■ Goal of the exercise: Set down, word for word, every line of the material below from the one containing "Webansicht (935, 1149)" through the one containing "Retail (106, 1385)", but none of its pictures.

---- Material supplied

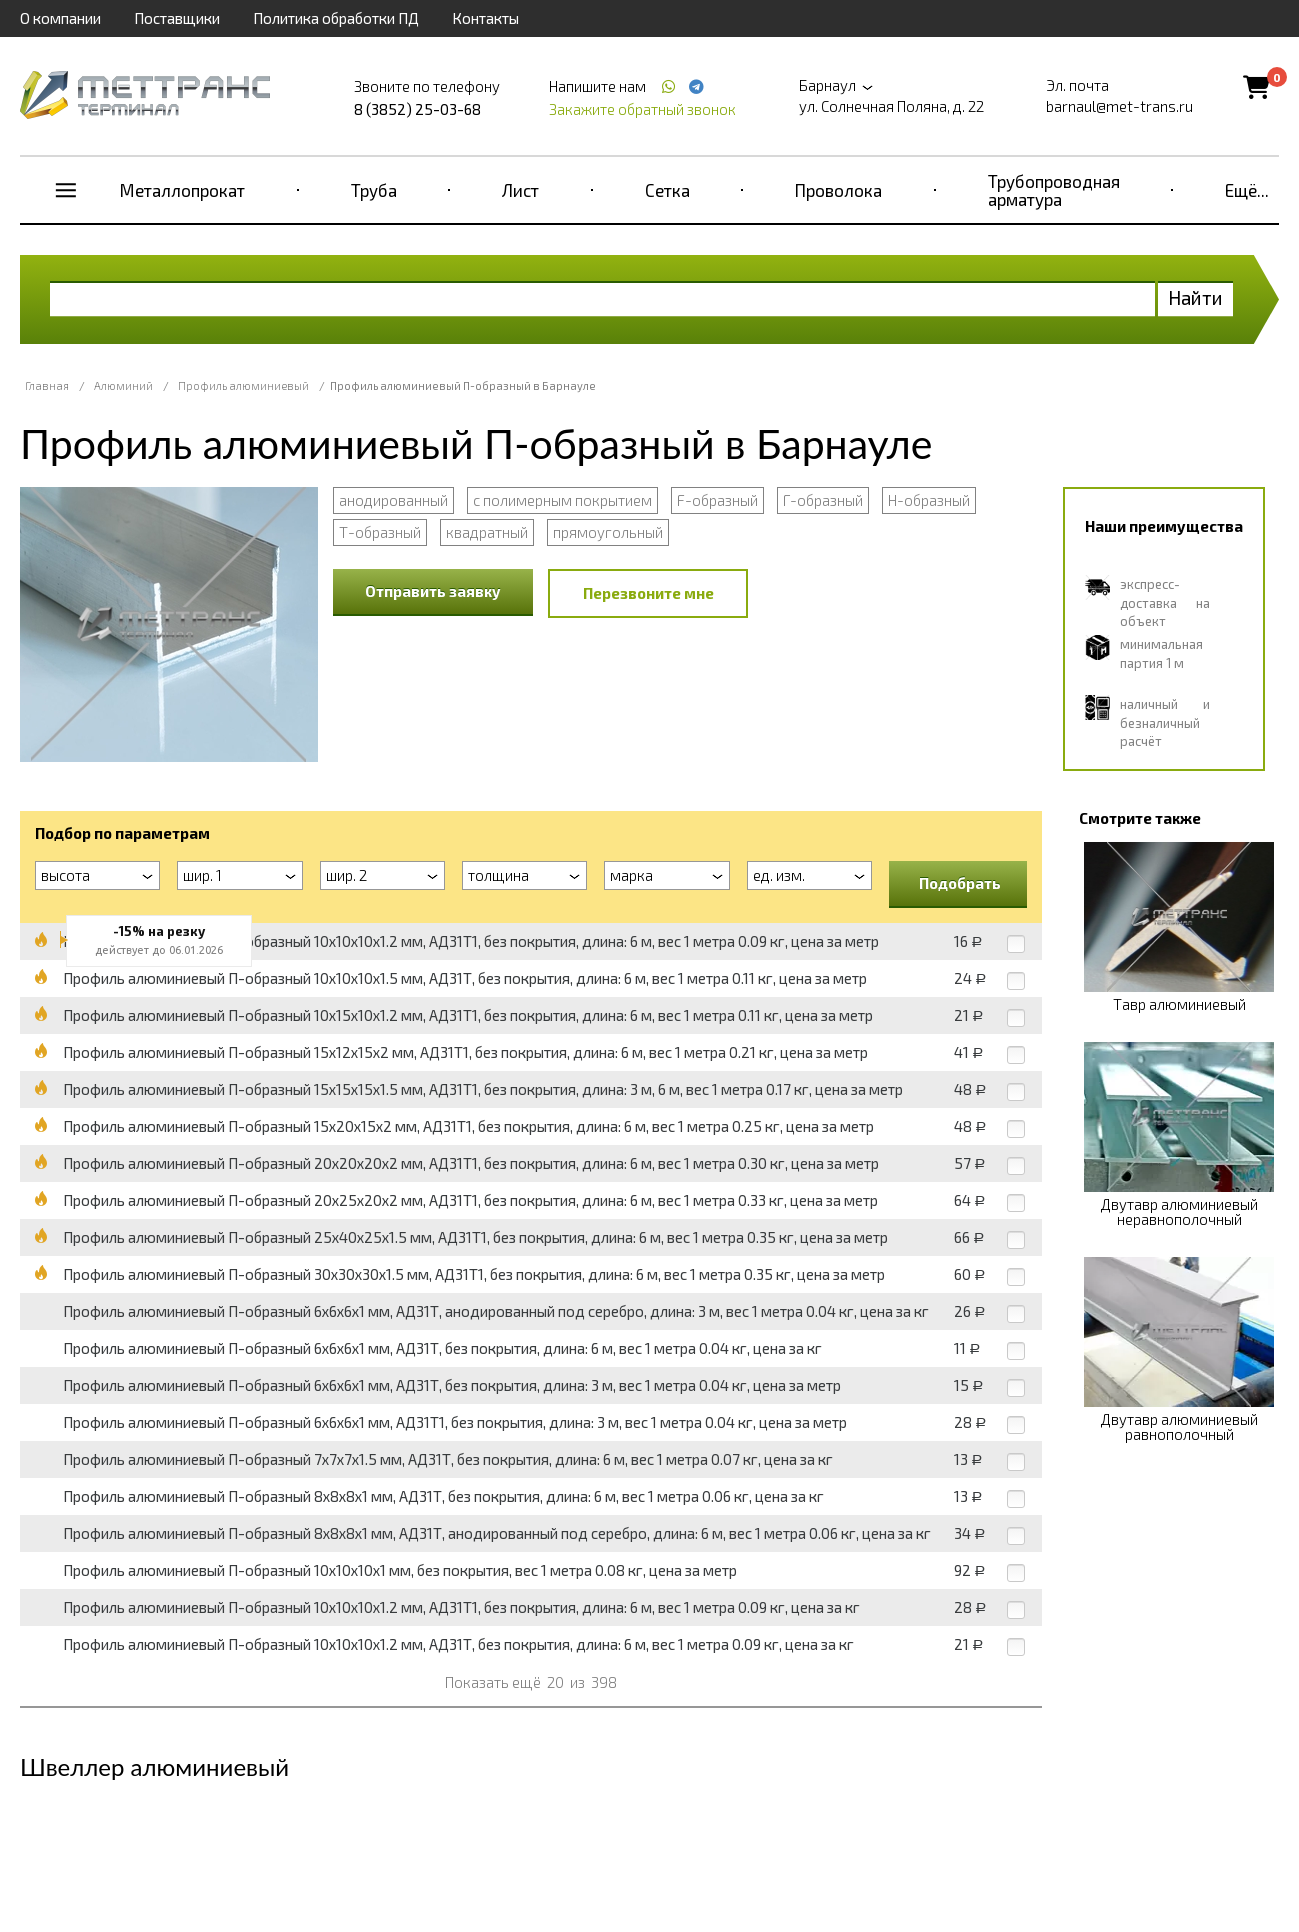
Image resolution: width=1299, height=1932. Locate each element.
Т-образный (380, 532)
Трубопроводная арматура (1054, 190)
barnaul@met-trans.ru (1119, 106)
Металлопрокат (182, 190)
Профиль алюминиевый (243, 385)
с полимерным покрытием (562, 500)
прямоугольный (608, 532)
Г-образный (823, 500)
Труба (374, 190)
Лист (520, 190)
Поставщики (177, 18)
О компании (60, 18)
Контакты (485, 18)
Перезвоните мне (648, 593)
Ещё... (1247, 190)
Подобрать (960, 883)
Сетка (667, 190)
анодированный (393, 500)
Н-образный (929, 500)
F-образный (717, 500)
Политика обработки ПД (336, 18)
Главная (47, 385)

--------
---- Material supplied

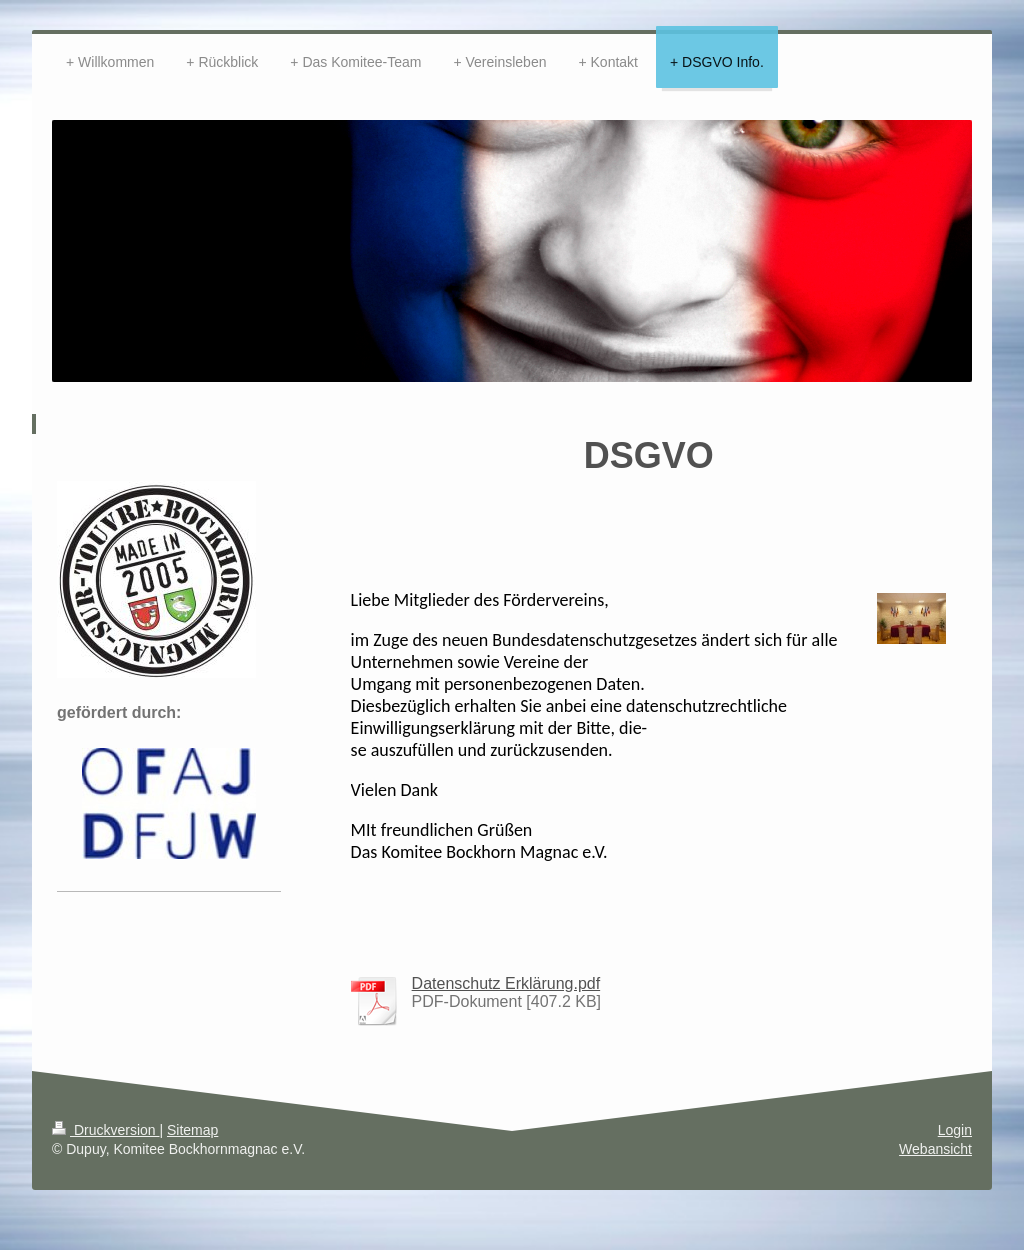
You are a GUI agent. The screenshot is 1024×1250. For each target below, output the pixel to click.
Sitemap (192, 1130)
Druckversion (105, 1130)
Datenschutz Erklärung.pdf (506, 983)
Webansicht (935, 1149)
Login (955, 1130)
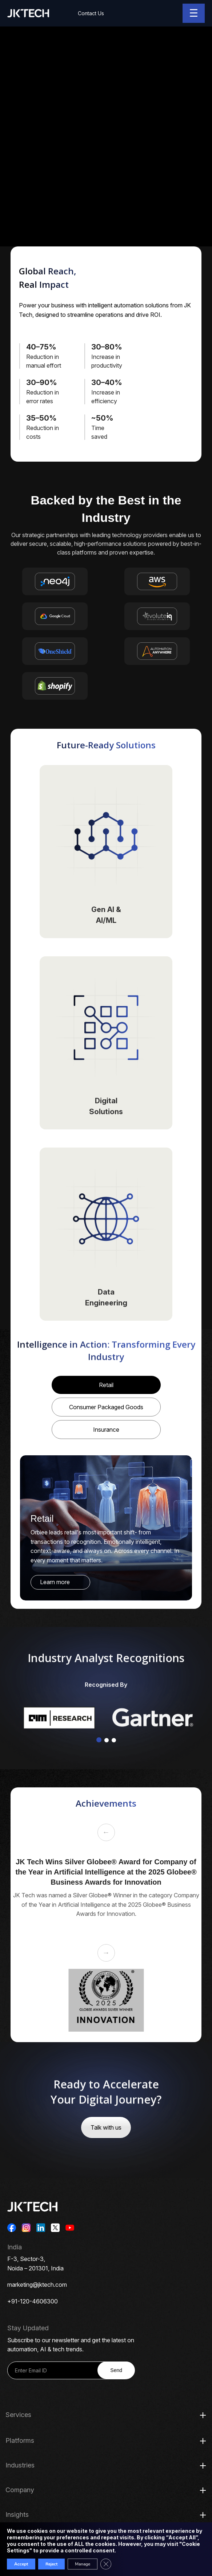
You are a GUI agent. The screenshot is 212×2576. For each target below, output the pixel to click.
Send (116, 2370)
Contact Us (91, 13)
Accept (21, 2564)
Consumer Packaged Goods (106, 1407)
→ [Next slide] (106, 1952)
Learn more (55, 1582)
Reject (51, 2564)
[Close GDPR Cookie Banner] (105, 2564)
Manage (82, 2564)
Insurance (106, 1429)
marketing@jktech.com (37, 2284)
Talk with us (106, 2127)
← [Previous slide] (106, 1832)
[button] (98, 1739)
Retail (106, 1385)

--------
---- Material supplied

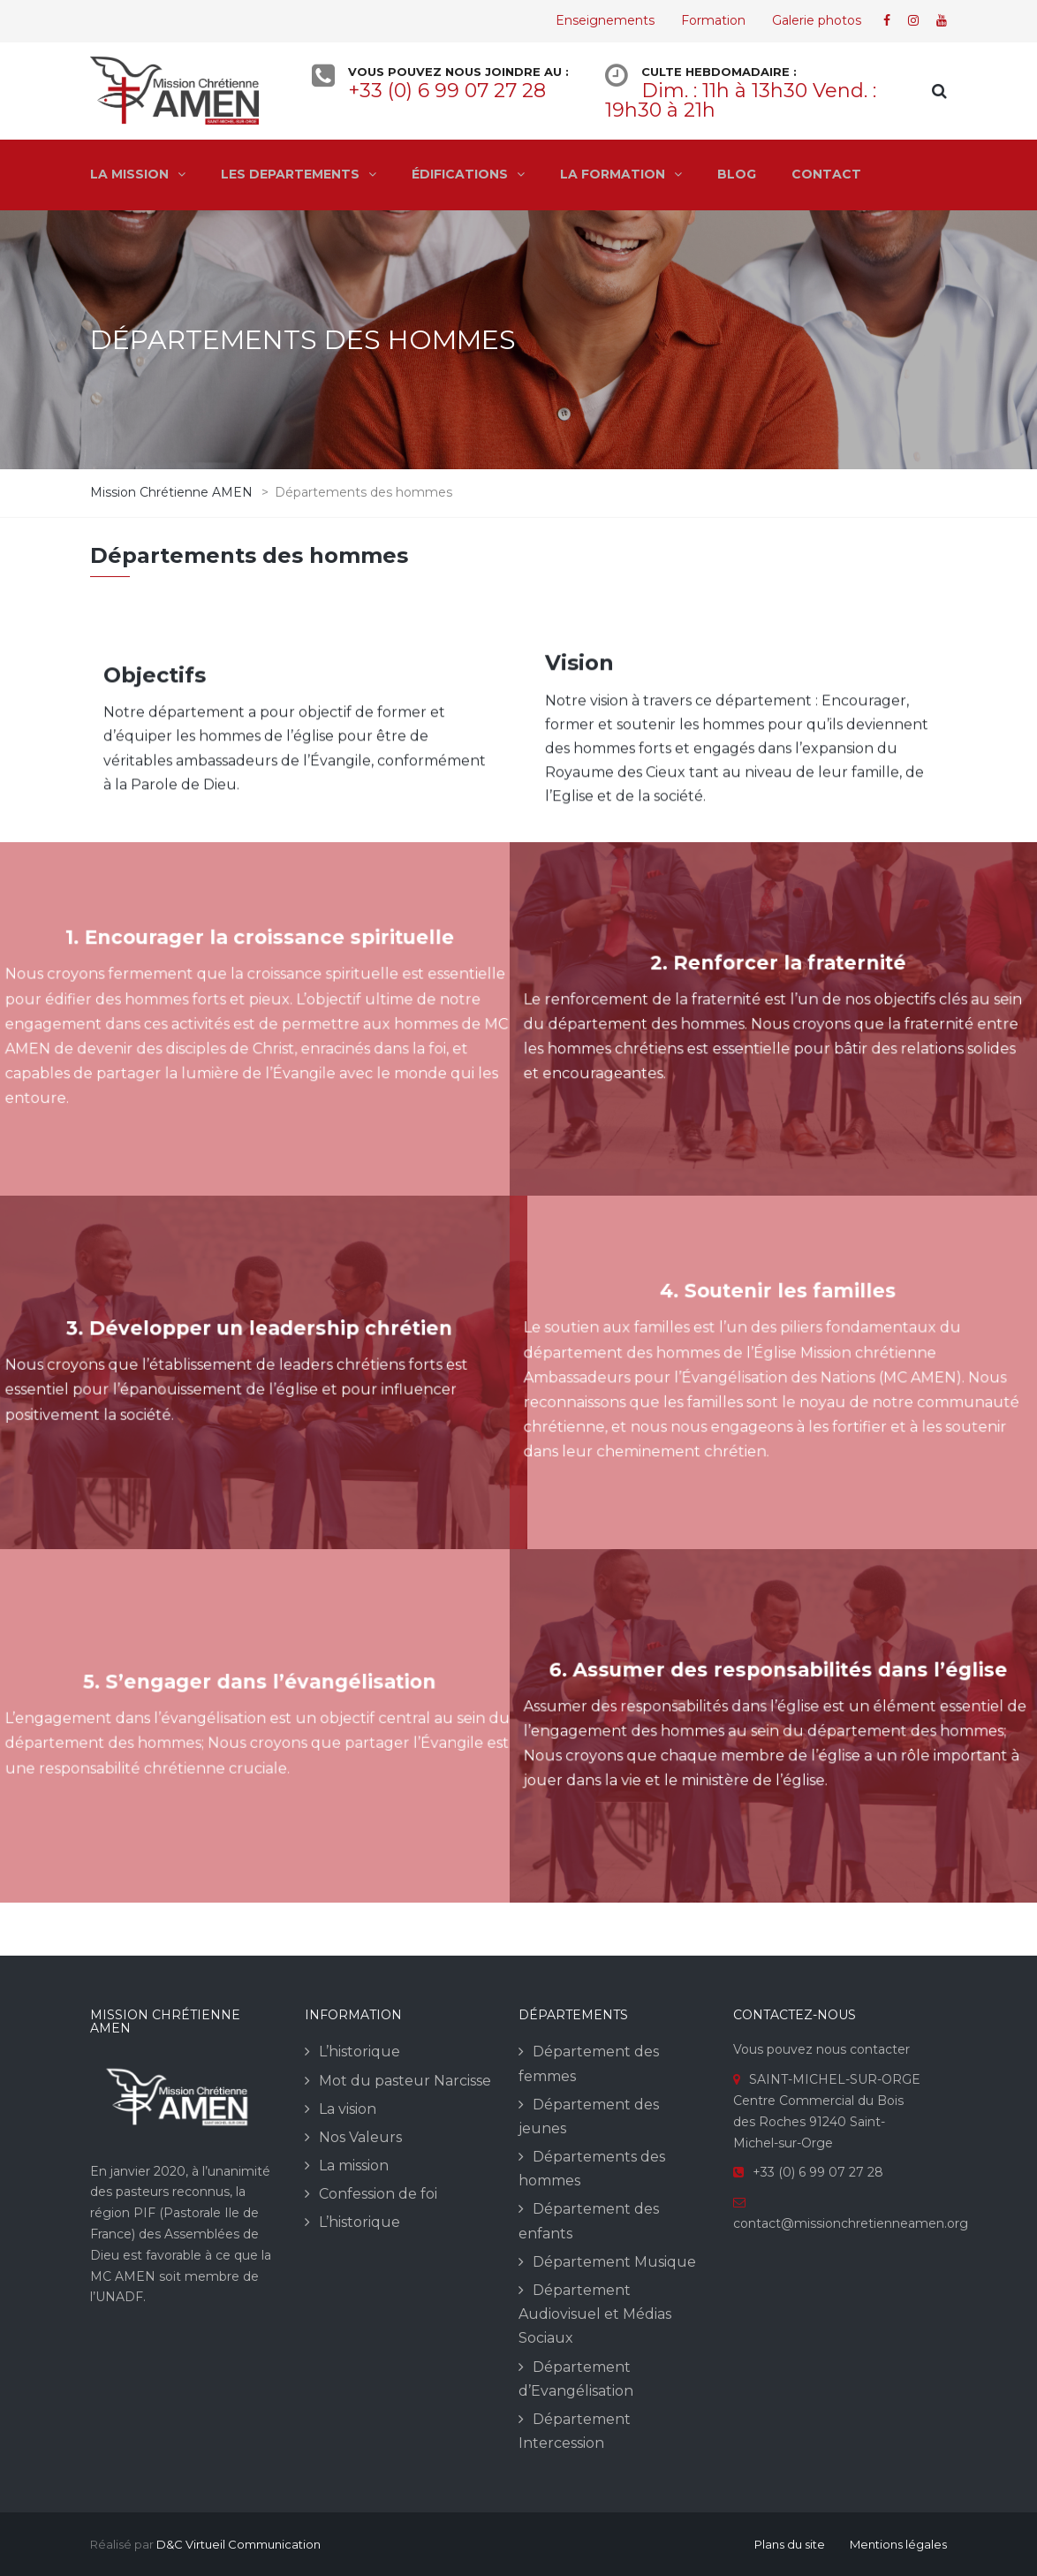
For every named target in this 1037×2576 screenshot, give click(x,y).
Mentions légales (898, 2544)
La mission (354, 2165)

--------

■ Answer space:
Webansicht (935, 1149)
Login (955, 1130)
You are a GUI agent. The screenshot is 212×2576. For each target below, output the pixel to click.
Send (116, 2370)
Contact Us (91, 13)
Accept (21, 2564)
Consumer Packaged Goods (106, 1407)
→ [Next slide] (106, 1952)
Learn more (55, 1582)
Reject (51, 2564)
[Close GDPR Cookie Banner] (105, 2564)
Manage (82, 2564)
Insurance (106, 1429)
marketing@jktech.com (37, 2284)
Talk with us (106, 2127)
← [Previous slide] (106, 1832)
[button] (98, 1739)
Retail (106, 1385)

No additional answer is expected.